По деревням, через которые ехал Семён, ночами страшно выли собаки. Вначале он не понимал себя: нужно ли ехать? и если нужно, то зачем? – но после приходило незыблемое: нужно – это последнее, что можно сделать. Он сидел у костра и в первородном хаосе огня видел смерть сухого валежника и одновременно пробуждение новой, короткой, но яростной жизни. По всей России выли собаки.

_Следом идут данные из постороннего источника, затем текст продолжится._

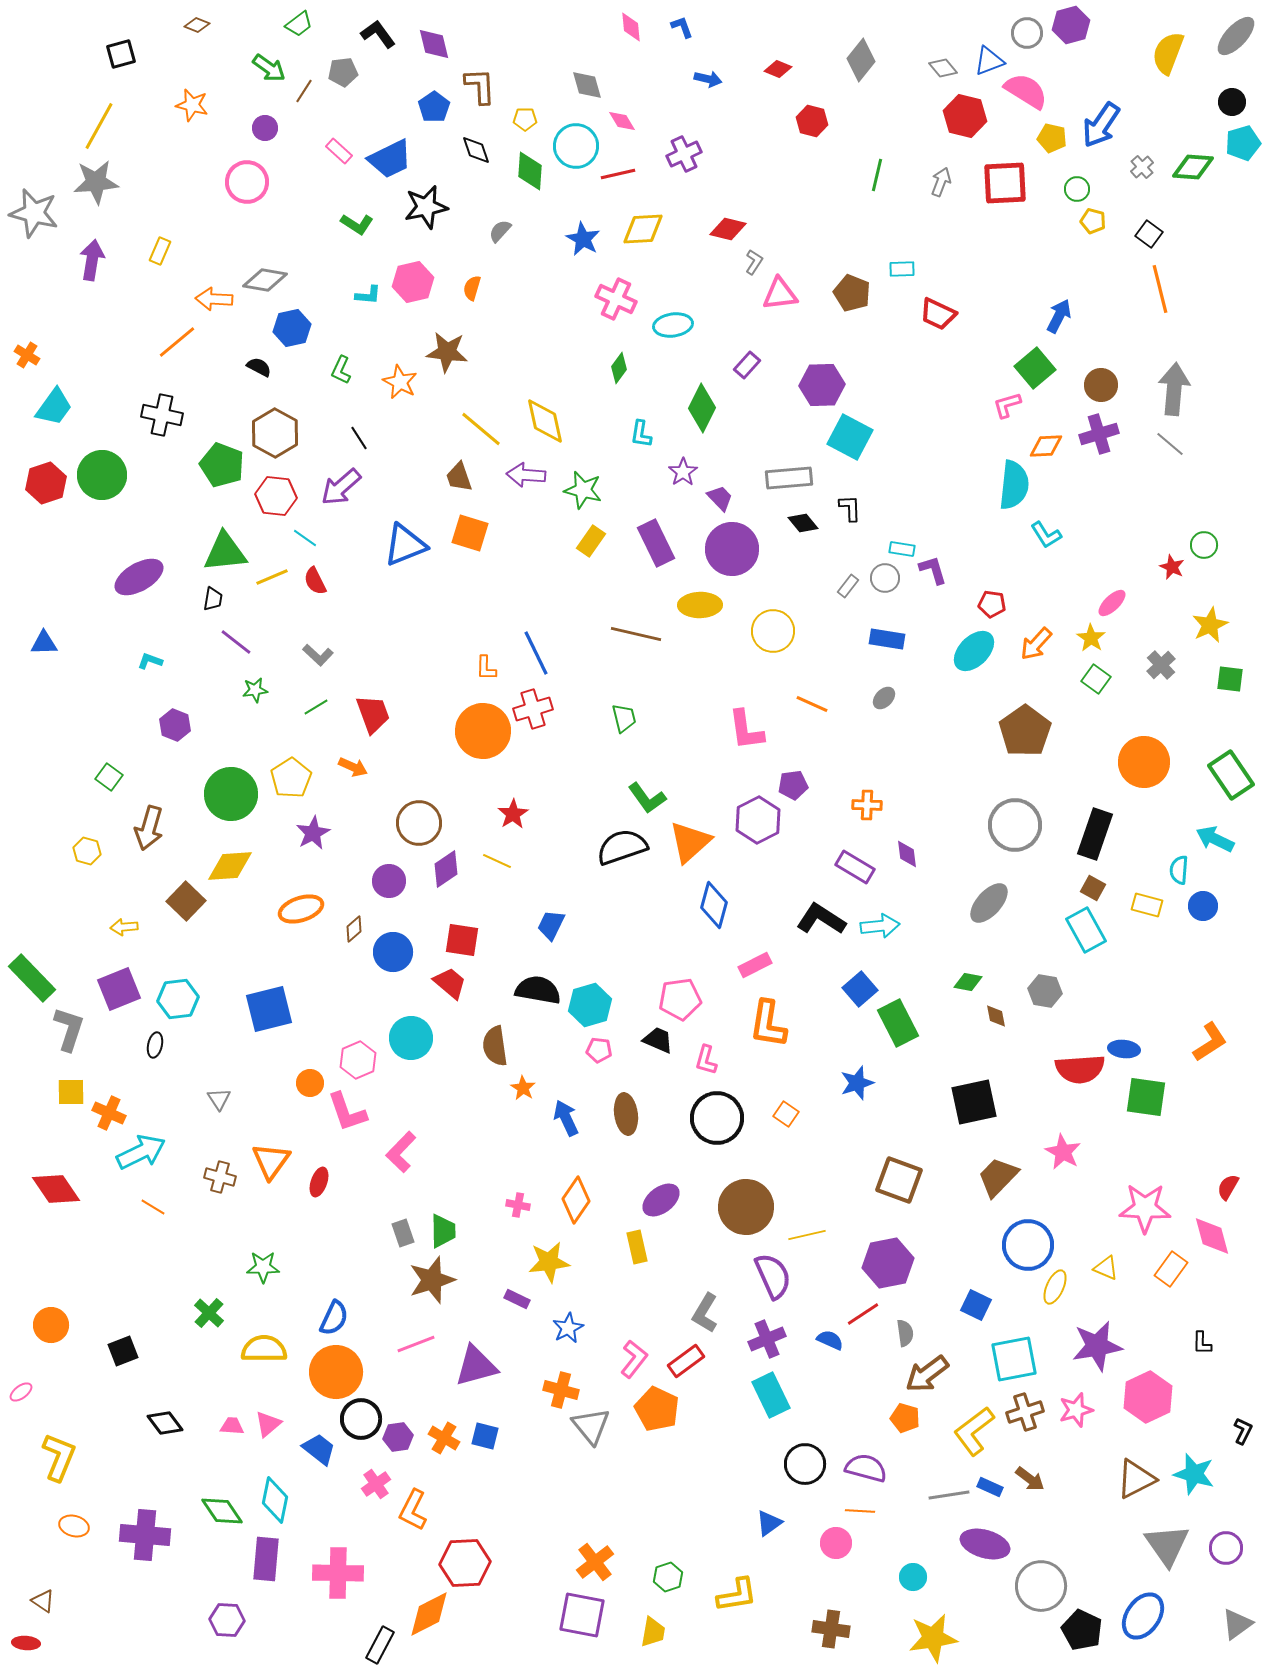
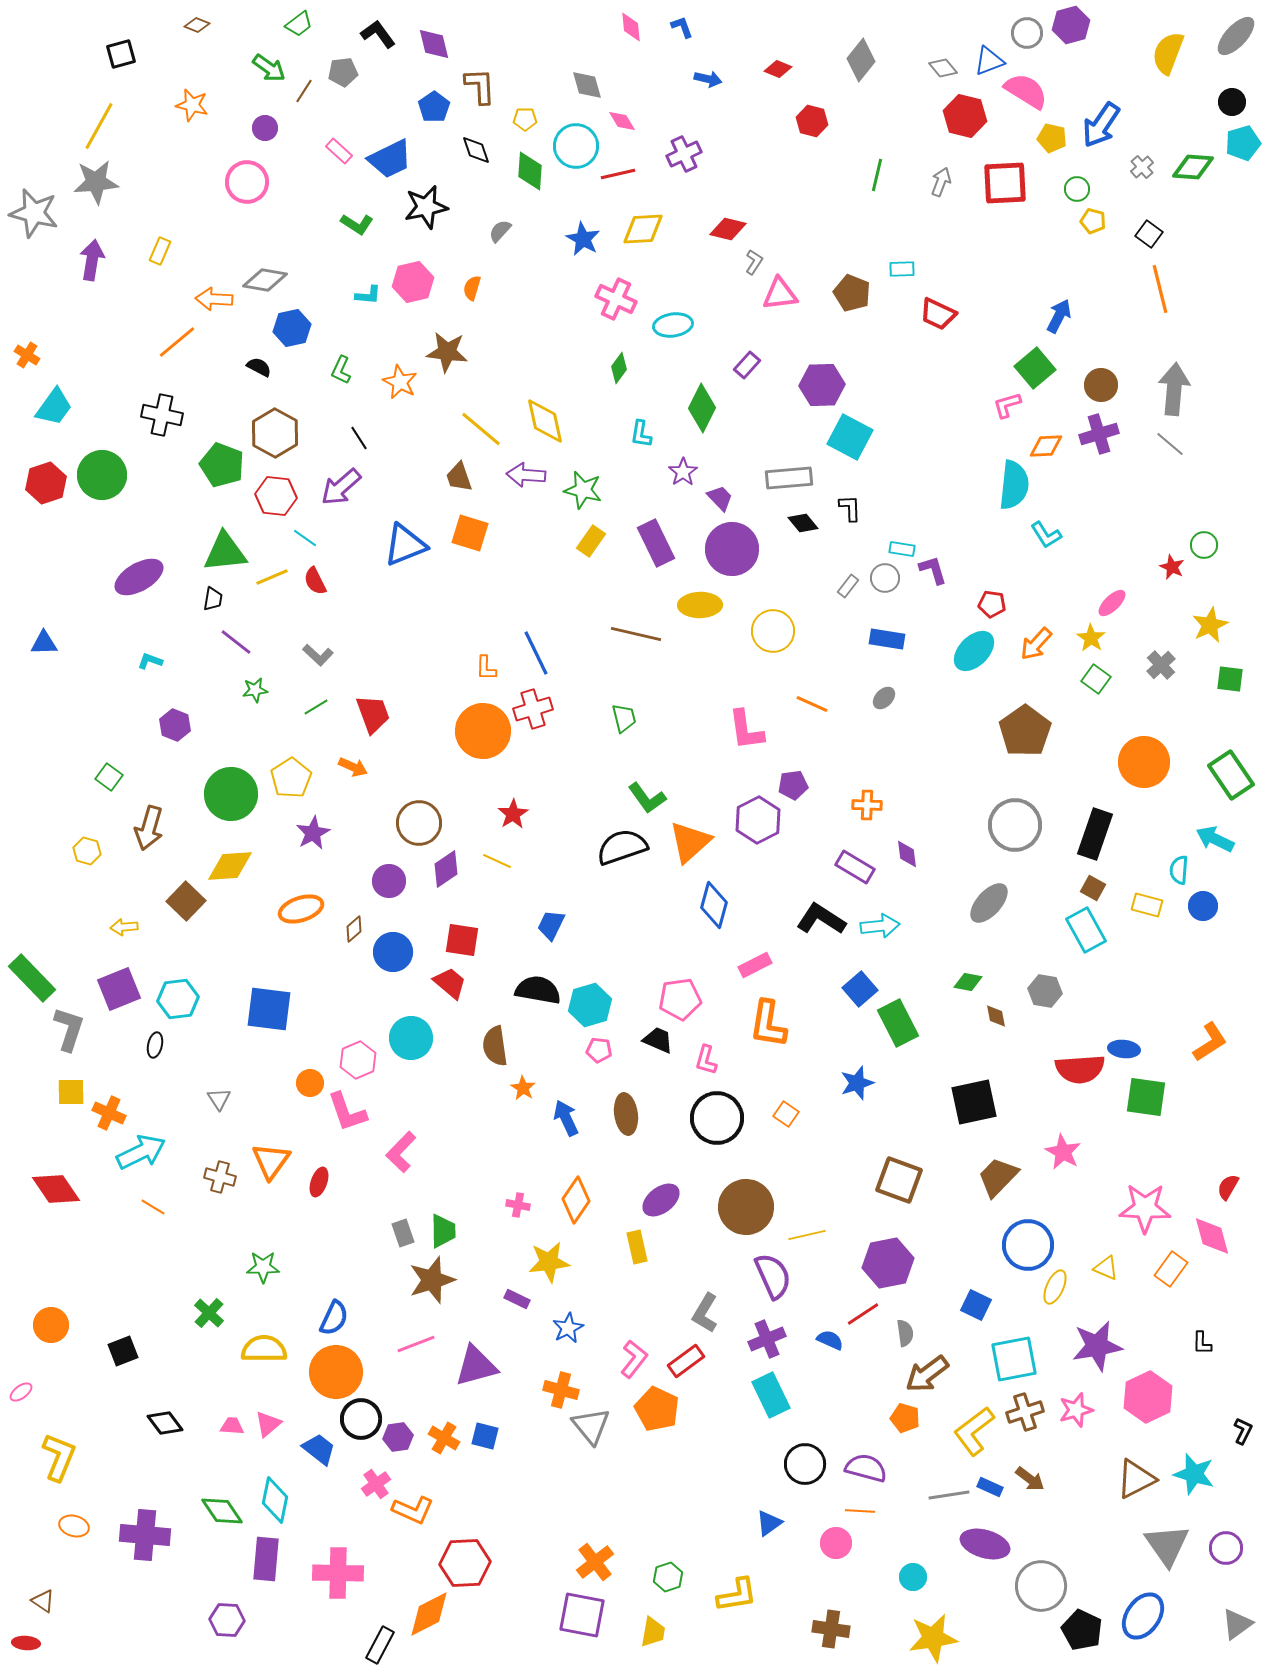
blue square at (269, 1009): rotated 21 degrees clockwise
orange L-shape at (413, 1510): rotated 93 degrees counterclockwise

Солнце тугим красным пузырём оседало в лес, обжигало на западе облака – летел над землёй гнедой июньский вечер, переваливался огненной грудью за горизонт, шумел чёрным хвостом в вершинах елей. Семён не боялся жизни, он был молод, здоров и чувствовал себя сильнее её. Когда пришли дни ранней летней суши, когда выгорали травы и курилась земля – люди теряли силы, а в его глазах было спокойствие и упорство, как будто он твёрдо знал, что выстоит и победит, и только чуть злился на солнце, ставшее врагом, за дурость, за безнадёжную попытку его, Семёна, сломить. Глядя на него, люди видели: у поляков и Врангеля дело гиблое, дрянь у них дело, и горе самой природе, если вздумает она за них заступиться.